Prince Charles and his wife Camilla have a bit of a ‘strained’ relationship with the Cambridges, however their love for their grandchildren is undeniable.
Prince George, Princess Charlotte and Prince Louis, Kate Middleton and Prince William’s three children have four caring grandparents, them being Prince Charles and Camilla, and the Middletons, Carole and Michael.
However, it seems that one pair of grandparents is getting more attention and somewhat favouritism. This, understandably, has caused some tension between the couples. While some people might make the assumption that the royal family would be the biggest influence in the lives of George, Charlotte and Louis, the truth is that the Middleton family are far more involved compared to Prince Charles and Camilla.
Tom Quinn, royal expert, say this during Channel 5’s When the Middletons Met The Monarchy: “I suspect everyone thinks that in terms of the children, the royal family will inevitably have the most influence, but that is entirely wrong.
“It will be the Middletons that have the influence, because the royal family is too formal, it’s too stuck in its ways.”

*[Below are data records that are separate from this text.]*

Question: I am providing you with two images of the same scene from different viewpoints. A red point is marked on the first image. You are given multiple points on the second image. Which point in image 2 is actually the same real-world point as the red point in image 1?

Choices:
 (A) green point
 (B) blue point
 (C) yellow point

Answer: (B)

A reason for this might be the fact that Prince William and Kate want to raise their kids in an as normal environment as they can, something with which the Middletons can be more of a help.
That doesn’t mean that Charles and Camilla are bad grandparents. Quite the contrary, they simply adore their grandchildren, as explained by royal biographer Jennie Bond. She talks about how the unequal time spent with each grandparent couple causes some tension between the families, saying: “I suppose there is a little tension at times between who gets to see the grandkids the most.

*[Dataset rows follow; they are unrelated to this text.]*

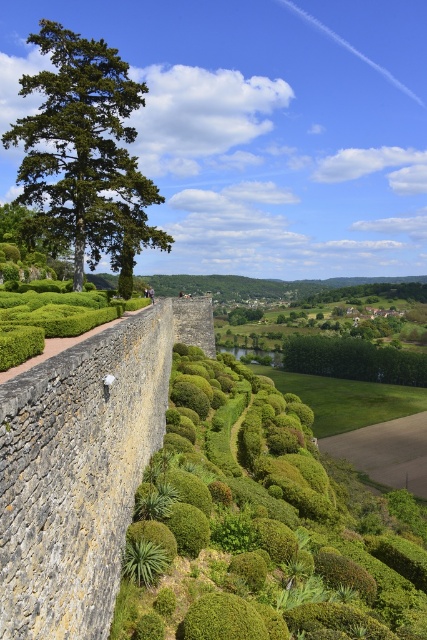 Question: Does green leafy hedge at center have a smaller size compared to green leafy tree at upper left?

Choices:
 (A) no
 (B) yes

Answer: (A)

Question: Among these objects, which one is farthest from the camera?

Choices:
 (A) green leafy hedge at center
 (B) green leafy tree at upper left

Answer: (B)

Question: Is green leafy hedge at center to the left of green leafy tree at upper left from the viewer's perspective?

Choices:
 (A) yes
 (B) no

Answer: (B)

Question: Which of the following is the closest to the observer?

Choices:
 (A) green leafy hedge at center
 (B) green leafy tree at upper left

Answer: (A)

Question: Is green leafy hedge at center further to camera compared to green leafy tree at upper left?

Choices:
 (A) no
 (B) yes

Answer: (A)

“Kate will always turn to Carole for help, advice guidance, and just get together and romping around with the kids – possibly before she would get together with Camilla and Charles.”
Prince Charles, who has been spending the lockdowns at Birkhall, has admitted that being away from family has been extremely difficult. Even with all the virtual tech at our disposal, it can never really replace physical contact.
“I haven’t seen my father for a long time, and he’s going to be 99 next week,” Charles told Sky News.
“So I’ve been doing FaceTime, [it’s] all real well but… well, it is terribly sad.”
“But I mean, fortunately, you can speak to them on telephones and occasionally do this sort of thing. But it isn’t the same, is it? You really want to give people a hug.”